À ce titre, l’orchestre poursuit sa collaboration avec le monde du cirque dans « La Toile » (qui avait ravi le public du Paris Jazz Festival en 2011), le cinéma (« Profondo Rosso »), la danse, la chorégraphie et le théâtre d’objets avec « Rites », une création proposée dans le cadre de l’édition 2012 du festival Africolor.
De cette rencontre naît une forme hybride inédite, à considérer comme une sorte de concert dansé où l’orchestre et ses comparses, sur un répertoire composé pour l’occasion, prennent à bras le corps cette scène imposante, décorée par une soixantaine de figures tutélaires de toutes les couleurs, sortes de totems en forme de masques, issus de rebuts de nos trottoirs et poubelles.

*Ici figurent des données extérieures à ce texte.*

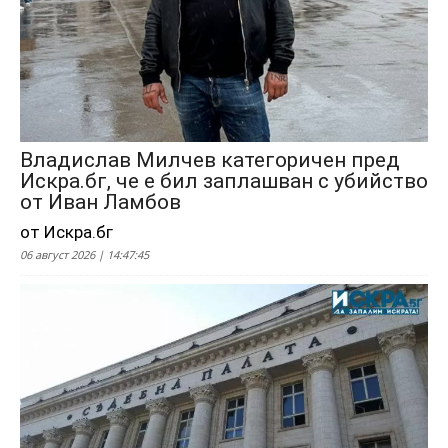
Владислав Милчев категоричен пред
Искра.бг, че е бил заплашван с убийство
от Иван Ламбов
от Искра.бг
06 август 2026 | 14:47:45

En dehors du décor imposant et original, on salue le travail d’écriture qui fait que la musique, très loin des influences africaines, colle très bien avec l’environnement proposé, les chorégraphies contemporaines associées mais aussi avec les jeux de lumières, la mise en scène et la personnalité musicale très affirmée de certains musiciens qui excellent dans leurs improvisations : Antoine Berjeaut et Julien Rousseau (trompettes), Raphael Quenehen, Nicolas Stephan, Fabrice Theuillon et Robin Fincker (saxophones), Fidel Fourneyron (tuba), Antoine Berland (claviers) et Sylvain Lemêtre (percussions) pour ne citer qu’eux...

Cette création prouve que le Surnatural Orchestra sait pleinement imposer son univers musical très singulier et côtoyer d’autres formes d’arts avec un grand succès.